Etymology and meaning
The name Ofudesaki can be split into three smaller segments. O is an honorific prefix, fude translates to “brush,” and saki translates to “tip.”[1] Thus, the Ofudesaki has been referred to in English as The Tip of the Writing Brush.[2] It was even once referred to as "The Book of Revelations" in early English Tenrikyo literature.[3] It is a convention in Tenrikyo literature to write Ofudesaki in hiragana (おふでさき) as opposed to kanji.
Nakayama's intention for the Ofudesaki is explained in the scripture itself:
This is a world constructed on reason.
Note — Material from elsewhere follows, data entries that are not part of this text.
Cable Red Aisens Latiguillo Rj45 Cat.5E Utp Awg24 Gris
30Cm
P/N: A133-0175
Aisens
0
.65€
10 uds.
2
So I shall press upon you everything with the reason in verse. /
I shall press, though not by force or word of mouth. I shall press by the tip of My writing brush. /
It is all very well if you err in nothing. But should you err, I shall inform you by verse. (Ofudesaki I:21-23)
History
Background
The inscription of Part I of the Ofudesaki reads, “From the 1st month in the 2nd year of Meiji, the year of the Serpent”[4], which means that the composition of the Ofudesaki began sometime in 1869 according to the Gregorian calendar. This year saw the end of the Boshin War, a civil war between the ruling forces of the Tokugawa shogunate and those seeking to return political power to the Imperial Court, and the beginning of the Meiji Restoration, a period of modernization and reform for the Empire of Japan.
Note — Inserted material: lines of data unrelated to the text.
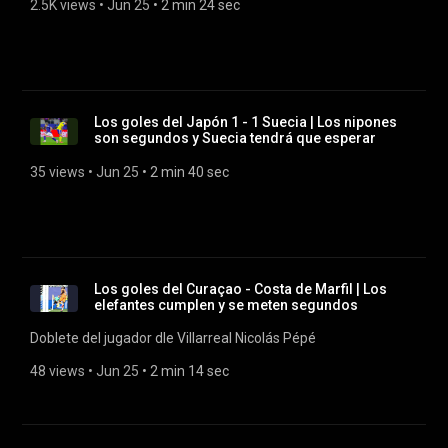
2.5K views
 • 
Jun 25
 • 
2 min 24 sec
Los goles del Japón 1 - 1 Suecia | Los nipones
son segundos y Suecia tendrá que esperar
35 views
 • 
Jun 25
 • 
2 min 40 sec
Los goles del Curaçao - Costa de Marfil | Los
elefantes cumplen y se meten segundos
Doblete del jugador dle Villarreal Nicolás Pépé
48 views
 • 
Jun 25
 • 
2 min 14 sec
The inscription continues with the words, “An old woman of 72 years.”[5] The ‘old woman’ refers to Miki Nakayama, who at that point had been allegedly possessed by a god for about three decades. In 1853, she had the Nakayama family’s main house dismantled and sold and had the remaining rice fields mortgaged a couple of years later.[6] In 1864, a carpenter from Ichinomoto Village named Izo Iburi visited Miki Nakayama, and as a gesture of gratitude, constructed a place where followers could pray, laying down the foundation for the structure known today as Tenrikyo Church Headquarters. From 1866 to 1869, she taught her followers a prayer service.[7]
Composition
An oral account of the writing of the Ofudesaki has been recorded in a Tenrikyo supplementary text (jungenten 準原典) known as the Anecdotes of Oyasama. A follower named Shirobei Umetani recalled Miki Nakayama saying:
You know there is the Fudesaki. What do you think of it? The seventeen parts of the Fudesaki were not completed in a short while. God spoke into my ears, saying, ‘Do not look at any writings, even the charge book from a bean curd shop.’ I wondered why. Then God said, ‘Brush, brush, take up the brush.’ I took the brush up for the first time at New Year’s when I became seventy-two years old. And when I took the brush up, My hand moved by itself. From heaven, God did it. After what was to be done was finished, My hand became numb and it could not be moved. God said, ‘Calm Your mind, and read this. If You find something You cannot understand, ask Me.’ I added brush strokes when I found something I could not understand. That is the Fudesaki.[8]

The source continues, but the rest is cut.